_EXERCISE:_ Extract each line holding the word "naam" from the entries.

_DATA LISTING:_
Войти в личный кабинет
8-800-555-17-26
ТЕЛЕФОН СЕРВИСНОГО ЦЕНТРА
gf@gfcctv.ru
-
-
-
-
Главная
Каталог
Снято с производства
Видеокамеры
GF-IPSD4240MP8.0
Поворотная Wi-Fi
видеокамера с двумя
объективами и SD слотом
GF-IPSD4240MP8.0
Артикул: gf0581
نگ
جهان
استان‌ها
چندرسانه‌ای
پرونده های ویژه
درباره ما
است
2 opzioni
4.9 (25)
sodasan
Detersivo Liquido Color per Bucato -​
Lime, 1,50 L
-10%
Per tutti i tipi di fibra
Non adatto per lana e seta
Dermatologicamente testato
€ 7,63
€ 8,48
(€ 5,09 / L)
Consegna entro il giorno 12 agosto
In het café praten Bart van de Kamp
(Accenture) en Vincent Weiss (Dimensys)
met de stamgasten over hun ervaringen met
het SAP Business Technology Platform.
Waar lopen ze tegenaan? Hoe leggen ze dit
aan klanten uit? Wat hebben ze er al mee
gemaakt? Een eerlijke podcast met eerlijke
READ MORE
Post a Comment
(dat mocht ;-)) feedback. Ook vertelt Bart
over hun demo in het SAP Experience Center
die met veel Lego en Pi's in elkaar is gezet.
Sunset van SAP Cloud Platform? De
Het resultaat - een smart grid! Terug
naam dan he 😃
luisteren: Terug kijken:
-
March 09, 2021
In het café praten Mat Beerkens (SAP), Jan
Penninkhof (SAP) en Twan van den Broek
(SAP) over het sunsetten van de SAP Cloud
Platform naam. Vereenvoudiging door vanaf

_ANSWER TO THIS EXERCISE:_
naam dan he 😃
Platform naam. Vereenvoudiging door vanaf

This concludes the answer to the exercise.